I need help setting up this problem.
While standing on the roof of a building, a child tosses a tennis ball with an initial speed of 15 m/s at an angle of 20° below the horizontal. The ball lands on the ground 2.8 s later. How tall is the building?
Thank you.
To solve this problem, you can use the equations of motion for projectile motion.
Step 1: Analyze the given information
- Initial speed of the ball (vi): 15 m/s
- Launch angle (θ): 20° below the horizontal
- Time of flight (t): 2.8 s
Step 2: Break down the initial velocity into horizontal and vertical components
The initial velocity of the ball (vi) can be broken down into its horizontal and vertical components.
- Horizontal component (vi_x): vi * cos(θ)
- Vertical component (vi_y): vi * sin(θ)
Step 3: Solve for the time of flight (t)
The time of flight (t) is the total time the ball is in the air. In this case, it is given as 2.8 seconds.

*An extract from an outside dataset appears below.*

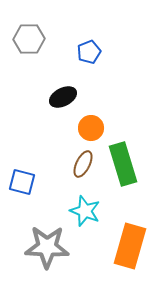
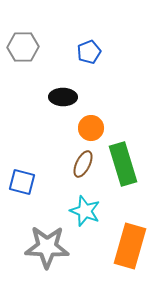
gray hexagon: moved 6 px left, 8 px down
black ellipse: rotated 28 degrees clockwise
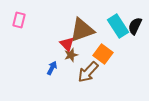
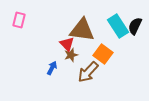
brown triangle: rotated 28 degrees clockwise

Step 4: Solve for the vertical displacement (Δy)
The vertical displacement is the height from the starting point to the landing point of the ball. We can use the equation:
Δy = vi_y * t + 0.5 * g * t^2
where g is the acceleration due to gravity (9.8 m/s^2).

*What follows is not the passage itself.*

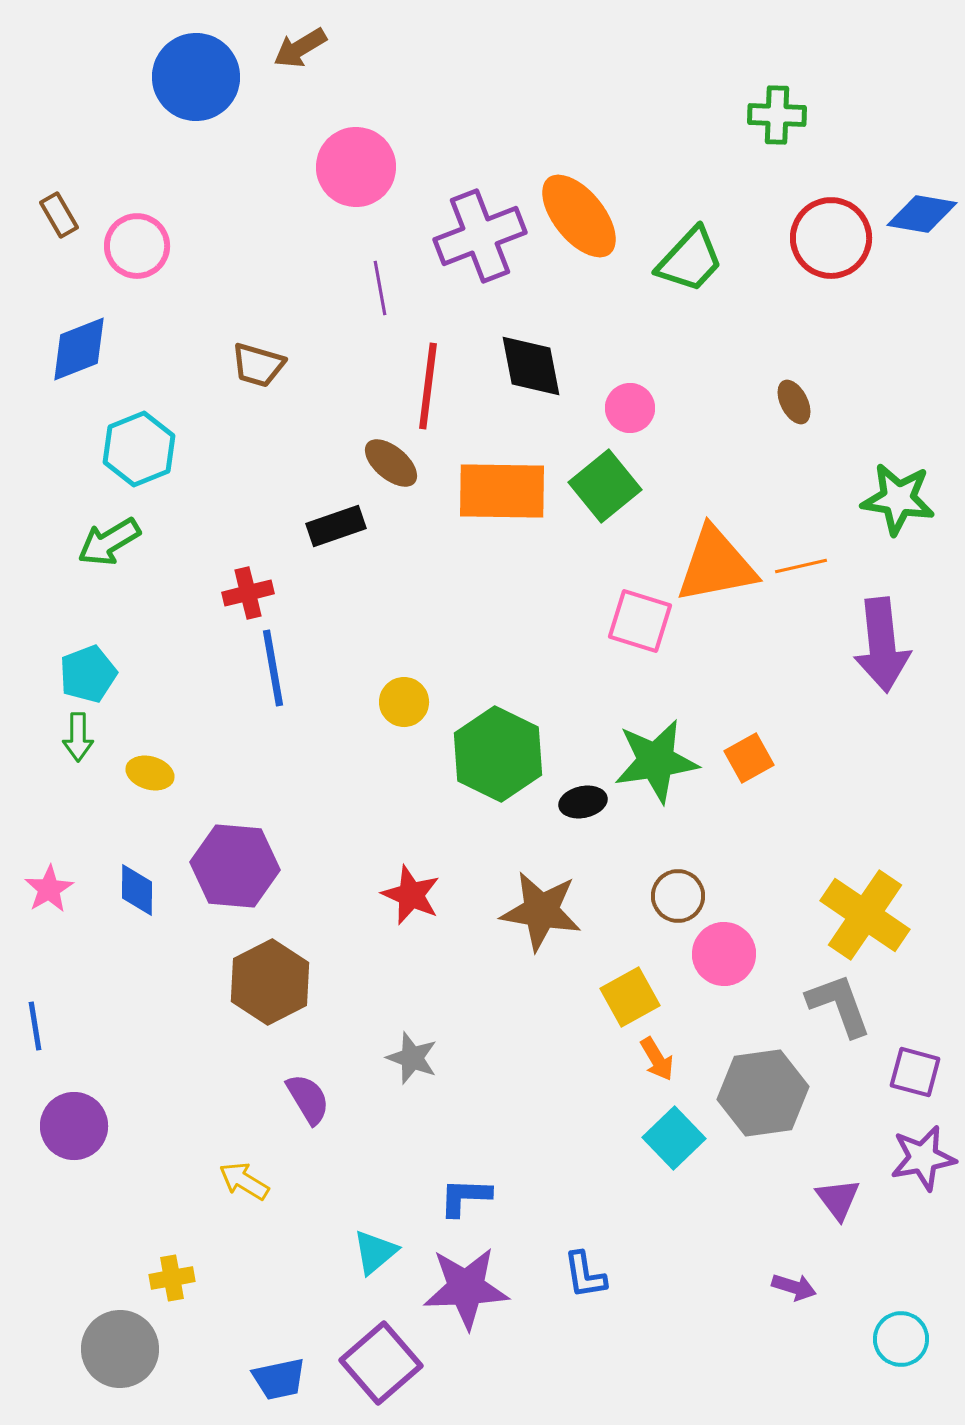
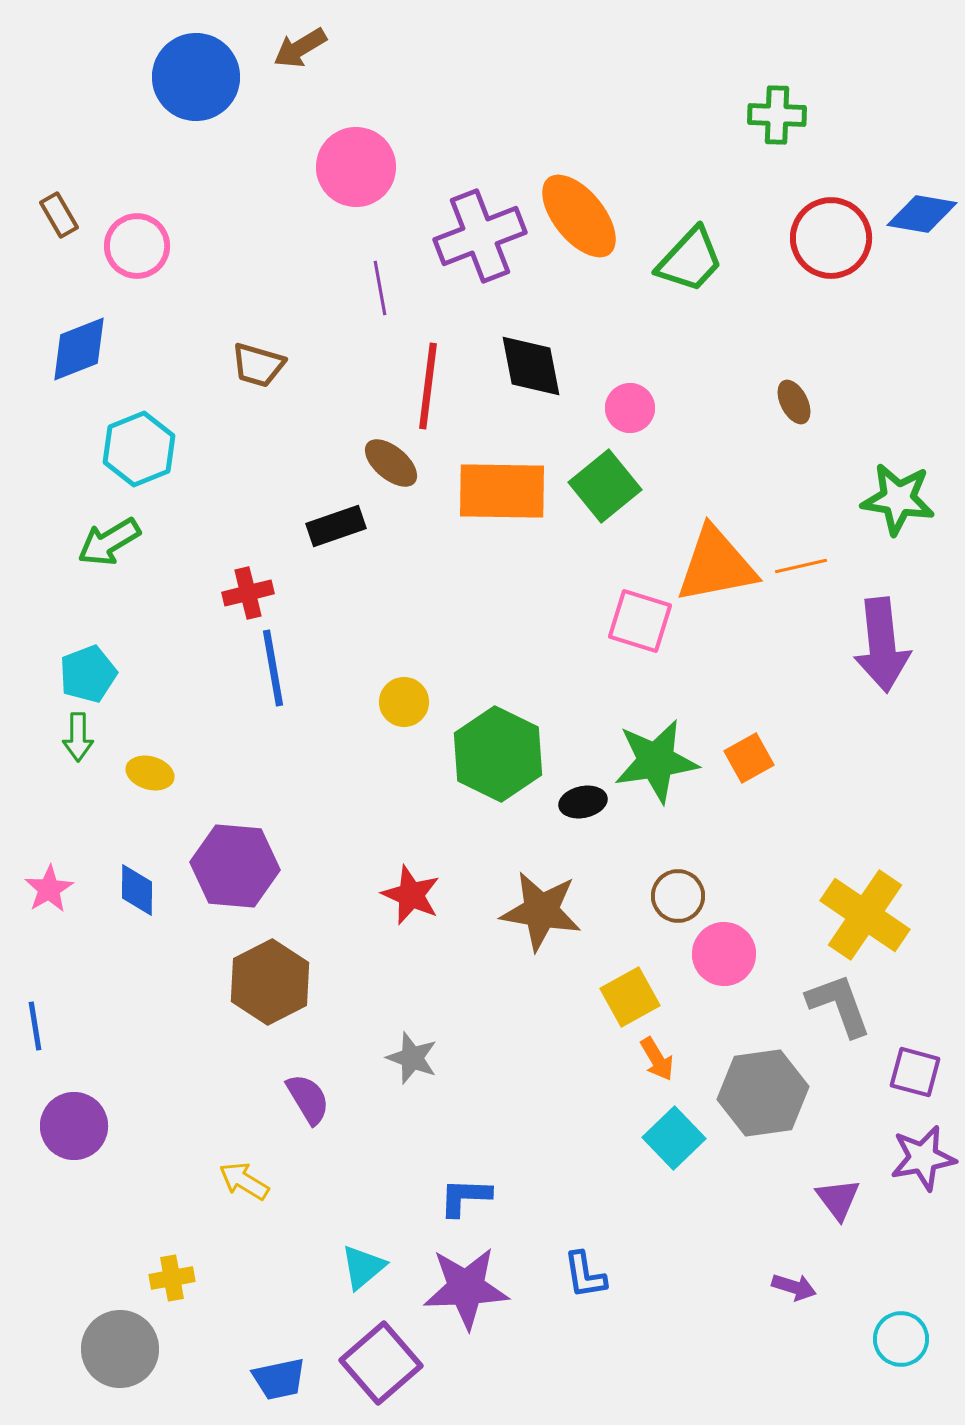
cyan triangle at (375, 1252): moved 12 px left, 15 px down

Step 5: Calculate the height of the building
The height of the building is equal to the vertical displacement (Δy).
Now, let's calculate the height of the building.
1. Calculate the horizontal component (vi_x): vi * cos(θ)
vi_x = 15 * cos(20°)
2. Calculate the vertical component (vi_y): vi * sin(θ)
vi_y = 15 * sin(20°)
3. Calculate the vertical displacement (Δy): vi_y * t + 0.5 * g * t^2
Δy = (vi_y * t) + (0.5 * g * t^2)
4. Substitute the given values and calculate Δy.
5. The height of the building is equal to Δy.
By following these steps and using the given information, you can find the height of the building.